January 4, 2010

Unlocking the key to premature aging in children

Susan Michaelis conducts progeria research funded by National Institute of Health


Working with postdoctoral fellow Jemima Barrowman, Susan Michaelis, a professor of cell biology, looks at a film of a gel analyzing the presence or absence of lamin A. Photo: Will Kirk/Homewoodphoto.jhu.edu

This is part of an occasional series on Johns Hopkins research funded by the American Recovery and Reinvestment Act of 2009. If you have a study you would like to be considered for inclusion, contact Lisa De Nike at lde@jhu.edu.

Susan Michaelis conducts her research in a traditional laboratory, with beakers and flasks and microscopes strong enough to allow her to view and manipulate the infinitesimally small nuclei of cells.

Even so, the living, breathing human beings that stand to benefit from this Johns Hopkins scientist’s work are never far from her mind.

Michaelis’ research is dedicated to finding the causes of and treatments for a disorder known as Hutchinson-Gilford progeria syndrome, or HGPS, commonly called progeria. Children born with progeria seem normal at birth, but by the time they reach their first birthday, they begin to age at a shockingly rapid rate. By the time they are 8 or 9 years old, these children resemble old people and suffer from a host of problems that normally afflict the elderly, including joint and bone difficulties, loss of hair and body fat, and cardiovascular issues. According to Michaelis, by the time they reach 13, most children with progeria die of blood vessel disorders.

Every few years, Michaelis has the opportunity to meet and mingle with children with progeria and their parents at a meeting sponsored by the National Institutes of Health and the Progeria Research Foundation, the leading research and advocacy group for the disease.
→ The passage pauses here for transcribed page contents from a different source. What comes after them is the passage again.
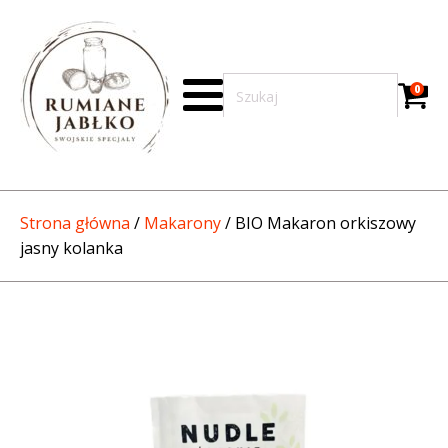
0
Strona główna
/
Makarony
/ BIO Makaron orkiszowy
jasny kolanka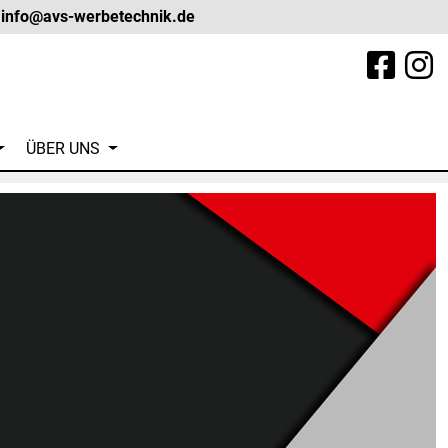
info@avs-werbetechnik.de
(current)
ÜBER UNS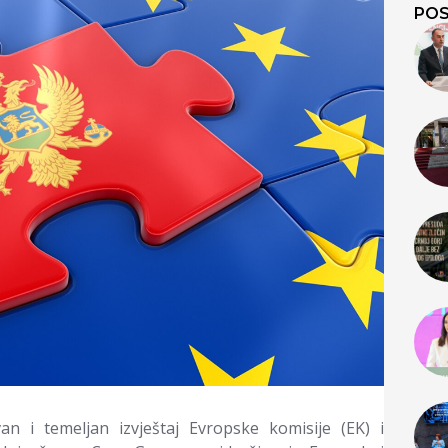
POS
an i temeljan izvještaj Evropske komisije (EK) i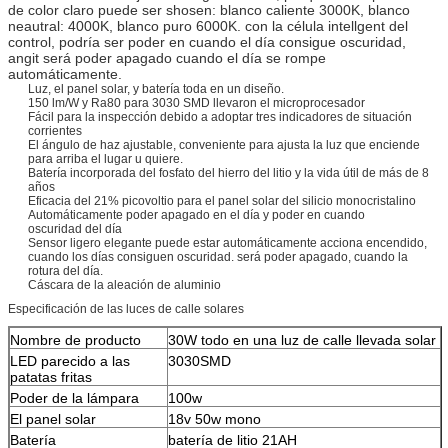
de color claro puede ser shosen: blanco caliente 3000K, blanco
neautral: 4000K, blanco puro 6000K. con la célula intellgent del
control, podría ser poder en cuando el día consigue oscuridad,
angit será poder apagado cuando el día se rompe
automáticamente.
Luz, el panel solar, y batería toda en un diseño.
150 lm/W y Ra80 para 3030 SMD llevaron el microprocesador
Fácil para la inspección debido a adoptar tres indicadores de situación
corrientes
El ángulo de haz ajustable, conveniente para ajusta la luz que enciende
para arriba el lugar u quiere.
Batería incorporada del fosfato del hierro del litio y la vida útil de más de 8
años
Eficacia del 21% picovoltio para el panel solar del silicio monocristalino
Automáticamente poder apagado en el día y poder en cuando
oscuridad del día
Sensor ligero elegante puede estar automáticamente acciona encendido,
cuando los días consiguen oscuridad. será poder apagado, cuando la
rotura del día.
Cáscara de la aleación de aluminio
Especificación de las luces de calle solares
Nombre de producto
30W todo en una luz de calle llevada solar
LED parecido a las
3030SMD
patatas fritas
Poder de la lámpara
100w
El panel solar
18v 50w mono
Batería
batería de litio 21AH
“It’s been very motivating for me and the individuals who work in my laboratory to meet children with this disease and to hear what it is like to live with,” said Michaelis, a professor of cell biology in the School of Medicine. “These children are quite amazing. On one hand, they are just ordinary, delightful children. But on the other, they are unusually wise, thoughtful and mature. There is something uniquely compelling and inspiring about them, probably due to the fact that they have to confront their mortality in a way that most of us don’t.”
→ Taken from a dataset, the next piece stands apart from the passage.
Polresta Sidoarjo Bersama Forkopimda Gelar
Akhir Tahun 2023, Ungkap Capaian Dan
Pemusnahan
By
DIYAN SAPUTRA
Using a $325,000 National Institutes of Health grant supplement, administered by the federal stimulus act, Michaelis and her team are working hard to unlock the secrets of this disease that afflicts more than 50 children in 30 countries. Specifically, Michaelis is investigating the role that a protein known as lamin A plays in the disease.

Michaelis’ investigations are among the more than 300 stimulus-funded research grants and supplements totaling more than $157.4 million that Johns Hopkins has garnered since Congress passed the American Recovery and Reinvestment Act of 2009 (informally known by the acronym ARRA), bestowing the National Institutes of Health and the National Science Foundation with $12.4 billion in extra money to underwrite research grants by September 2010. The stimulus package—which provided $550 billion in new spending, including the above grants—is part of the federal government’s attempt to bring back a stumbling economy by doling out dollars for transportation projects, infrastructure building, the development of new energy sources and job creation, and financing research that will benefit humankind.

Johns Hopkins scientists have submitted about 1,300 proposals for stimulus-funded investigations, ranging from strategies to help recovering addicts stay sober and the role that certain proteins play in the development of muscular dystrophy to mouse studies seeking to understand how men and women differ in their response to the influenza virus.

The subject of Michaelis’ grant, lamin A, is a protein found in the cell’s nucleus. For years, it was thought that lamin A’s only role was to give the nucleus structural support, in the same way that chicken wire would support a papier-mache sculpture. A decade ago, however, it became evident that mutant forms of the lamin A protein were implicated in a number of diseases, including muscular dystrophies, cardiomyopathies, neuropathies and progeria.

“Our goal is to figure out how mutated forms of lamin A, particularly the lamin A variant that causes progeria, can exert different effects from normal lamin A. Is it by regulating the expression of specific genes in specific cell types? We don’t know, but we are going to find out,” Michaelis said.

The results of Michaelis’ team’s study not only could provide the basis for new therapeutic interventions against progeria and other lamin A–implicated diseases but also could shed light on the normal aging process.

“Understanding the cellular and molecular basis for the premature aging disorder progeria may provide us with a better understanding of the normal aging process and ultimately lead to drug treatments that improve the normal aging process,” she said. “In the long run, the research we are doing could provide important benefits to the health of the human population at large.”